Fix leveldb / Chromium kernel-cache coherency on RAM drive#9
Merged
Conversation
…mium) Chromium's leveldb (used for Local Storage, Sync Data, GCM Store, ...) does an atomic-rename + immediate read on the CURRENT file every DB open. With WinFsp's FileInfoTimeout set to uint.MaxValue (the broken default), the kernel kept the negative-cached "CURRENT does not exist" entry forever, so the read after MoveFile(dbtmp -> CURRENT) returned 0 bytes. Leveldb reported "Corruption: CURRENT does not end with newline" and Chromium crashed STATUS_BREAKPOINT on launch with --user-data-dir on the RAM drive. Three coordinated changes: 1. Adapter (WinFspRamAdapter.cs): every path-mutating callback now sends an FspFileSystemNotify after the user-mode mutation commits. Full notification matrix documented in the class XML doc and design.md. - CreateFile (file/dir): ChangeFileName/ChangeDirName, ActionAdded - OverwriteFile: ChangeSize|ChangeLastWrite, ActionModified - MoveFile: ChangeFileName, ActionRenamedOldName + ActionRenamedNewName - Cleanup(Delete) (file/dir): ChangeFileName/ChangeDirName, ActionRemoved - SetFileSize: ChangeSize|ChangeLastWrite, ActionModified - SetFileAttributes: ChangeAttributes|ChangeLastWrite, ActionModified Notification failures are logged at Trace and never fail the originating IRP. 2. Config (RamDriveOptions.FileInfoTimeoutMs, default 1000): replaces the unconditional uint.MaxValue and acts as defence in depth for any path that escapes the notification matrix. EnableKernelCache=false still forces 0. 3. Tests (LevelDbReproTests + CacheCoherencyTests): exercises the exact Win32 sequence captured from Chromium's leveldb env (cached WriteFile + Flush + MoveFileEx + Open + ReadFile). Fixture pinned at FileInfoTimeout=uint.MaxValue so any missing notification fails CI rather than only against real Chromium with the production default. All 28 integration tests pass. Requires WinFsp.Native 0.1.2-pre.2 (FileSystemHost.Notify API). See docs/leveldb-cache-coherency-postmortem.md for full diagnostic history, procmon usage, smoking-gun trace, and TLA+ modeling extension plan (follow-up). Note: a separate pre-existing RamDrive bug surfaces under chrome --remote-debugging-pipe + EnableKernelCache=true; documented in the postmortem §9.1 and out of scope for this change. The leveldb fix is verified correct by hex-dumping CURRENT files post-rename and by the integration tests. Co-Authored-By: Claude Opus 4.7 (1M context) <noreply@anthropic.com>
6.3 binding committed and tagged (v0.1.2-pre.2 — version bumped twice during dev iterations to invalidate nuget local cache). 6.4 RamDrive change committed in 148fb0e. 6.5 archive deferred until user reviews. Co-Authored-By: Claude Opus 4.7 (1M context) <noreply@anthropic.com>
5.4 (timeout=uint.MaxValue): chrome launches cleanly via --remote-debugging-pipe.
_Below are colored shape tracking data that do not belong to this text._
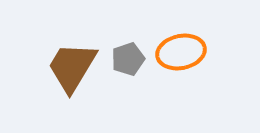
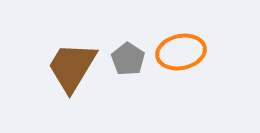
gray pentagon: rotated 20 degrees counterclockwise
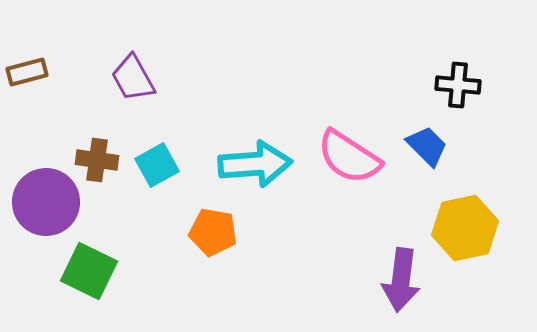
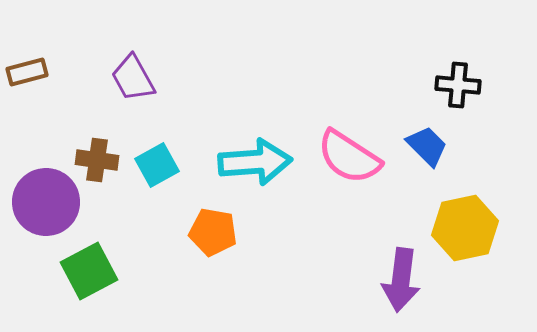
cyan arrow: moved 2 px up
green square: rotated 36 degrees clockwise
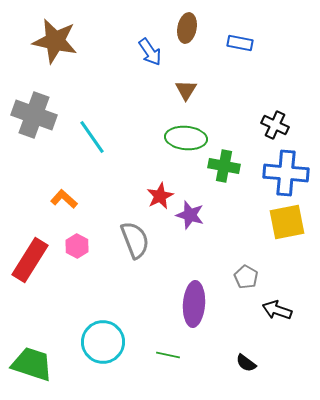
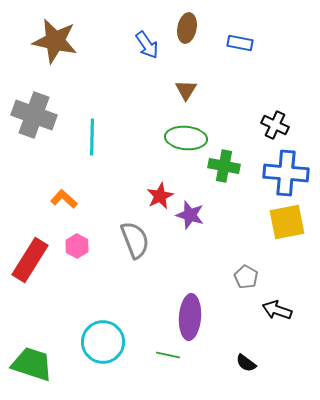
blue arrow: moved 3 px left, 7 px up
cyan line: rotated 36 degrees clockwise
purple ellipse: moved 4 px left, 13 px down
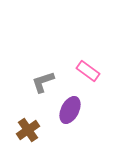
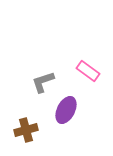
purple ellipse: moved 4 px left
brown cross: moved 2 px left; rotated 20 degrees clockwise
A new lower-severity warning surfaces ("Corruption: no meta-nextfile entry in
descriptor") on the leveldb MANIFEST, but chrome stays alive. Logged for
follow-up; not a regression of this change.
5.6 (benchmark spot-check): captured to benchmark-onread.md. Read ~9.2 ms,
write ~17 ms steady-state (block >= 64 KB). Allocated=0 across all rows —
zero-alloc hot path preserved by the new Notify matrix.
Co-Authored-By: Claude Opus 4.7 (1M context) <noreply@anthropic.com>
- Directory.Packages.props: 0.1.2-pre.2 -> 0.1.2-pre.3 (now on nuget.org) - Drop NuGet.config (no longer need the local artifacts feed) - Move openspec/changes/fix-leveldb-cache-coherency/ -> archive/2026-05-03-... - Sync delta specs into openspec/specs/cache-invalidation and openspec/specs/file-info-timeout-config All 28 integration tests pass against the published nuget package. Co-Authored-By: Claude Opus 4.7 (1M context) <noreply@anthropic.com>
CI on the RamDrive PR hung on TortureTests.DirectoryTreeStress (5 concurrent
threads doing recursive directory delete). Local 32-core box passed every
time; the GitHub windows-latest runner has fewer cores, which exposes a
dispatcher-pool deadlock:
- Cleanup(Delete) for a dir runs on a WinFsp dispatcher thread.
- The adapter calls FspFileSystemNotify synchronously from that callback.
- FspFsctlNotify is a kernel IOCTL that can block on rename-in-progress.
- Concurrent recursive deletes saturate the dispatcher pool: every thread
is in Notify waiting for kernel state that another (already-blocked)
dispatcher would release.
Fix: Notify now fire-and-forgets via ThreadPool.UnsafeQueueUserWorkItem with
preferLocal:false so the IOCTL runs on a worker outside the dispatcher pool.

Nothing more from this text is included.